Career Planning Resources
Second Tuesday of Each Month
Please reserve the second and fourth Tuesdays of each month for two exciting sets of online events happening from 7:00 – 8:00 pm PST. The Marshall School of Business MMLIS program will sponsor the following two series:
The first is Transforming Your Degree into a Dynamite Career: What to Do and How to Do It which is scheduled for the second Tuesday of each month that the School is in session. The first will take place this upcoming Tuesday, September 9.
This series of highly actionable career-strategy webinars is designed to help you master the strategies and tactics necessary to transform your MMLIS degree into a resilient, rewarding, and sustainable career. (Or in management terms, to help you maximize the ROI on your degree!) From building your career platform in grad school to getting ready to launch, the focus of each webinar will be on actions you can take to position yourself for career (and job-hunting) success upon graduation and as you continue to grow in the profession.
The webinars will be led by Kim Dority, MLIS, founder and president of Dority & Associates, an information strategy and content development company. In addition to her work with Dority & Associates, she is an adjunct faculty member for the University of Denver MLIS program, where she created and teaches a course on alternative career paths for LIS students and practitioners. She is the author of Rethinking Information Work: A Career Guide for Librarians and Other Information Professionals, 2d ed (Libraries Unlimited, 2015), and created and manages the LinkedIn “LIS Career Options” group, which now includes more than 9,000 members from 60 different countries.

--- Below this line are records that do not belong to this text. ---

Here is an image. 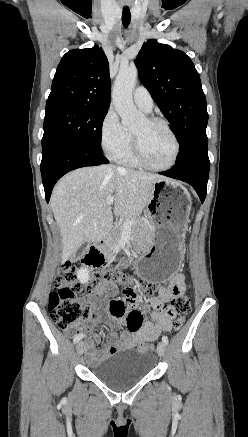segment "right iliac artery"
<instances>
[{
  "instance_id": "1",
  "label": "right iliac artery",
  "mask_w": 248,
  "mask_h": 437,
  "mask_svg": "<svg viewBox=\"0 0 248 437\" xmlns=\"http://www.w3.org/2000/svg\"><path fill=\"white\" fill-rule=\"evenodd\" d=\"M84 336H85L84 334L76 335V336L74 337L73 342H74V343L79 342V341H80Z\"/></svg>"
}]
</instances>
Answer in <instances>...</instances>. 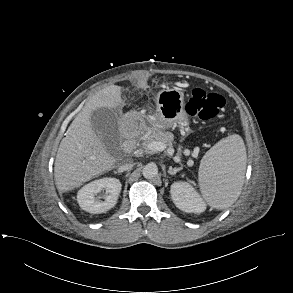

Conversations with Leaders
Fourth Tuesday of Each Month
The second series is called Conversations with Leaders.
On the fourth Tuesday of each month that the School is in session, a leader from within our information profession field will present a Live Session discussing their current positions along with presenting highlights and perhaps uniqueness of their organizations. The speakers also will be asked to discuss their career paths and if they have suggestions for others entering the information profession. They will hold a Q&A session afterwards.
Featured for this Fall Semester are the following:
September 23: John F. Szabo, City Librarian, Los Angeles Public Library, Los Angeles, CA
October 28: Ashley Eklof, Head Librarian, Bexar County’s BiblioTech Digital Library (A bookless library!)
San Antonio, Texas
November 25: Trevor A. Dawes, Associate University Librarian, Washington University Libraries, St. Louis, Missouri, Immediate Past President, Association of College and Research Libraries
as well as
Week 3, Wednesday September 17th , 7-8 pm PST
Corporate Library Environment
Aimée Leverette, M.S. Info. Sci, M. Educ. ProQuest Training & Consulting Partner
Week 6 Thursday October 9th, 7-8 pm PST
Sara R. Tompson, M.S., Manager. JPL Library, Archives & Records Section Jet Propulsion Laboratory
Student Assessment/Grading [Marion Philadelphia]
“I have been thinking about raising the A threshold by one percentage point to be in line with most other courses taught at USC.
As it is now set at 92.9%, you can see on the Excel file here that not only the threshold for an A drops very low, but that the range for that grade becomes very large. Truly, the range for A and A- are a bit larger than for the B and C grades, since we only have two (A and A-), and not three intervals (as in B+/B/B-).
I think going with 93.9% as the threshold is more reasonable, even though it still favors a wide (A) range.
I’m also attaching a screen shot of the default grading schema in Blackboard. Here (A) starts at 94. This schema includes the (A+) grade that we don’t have, but you can simply ignore it, so any student at or above 94 would get an (A).”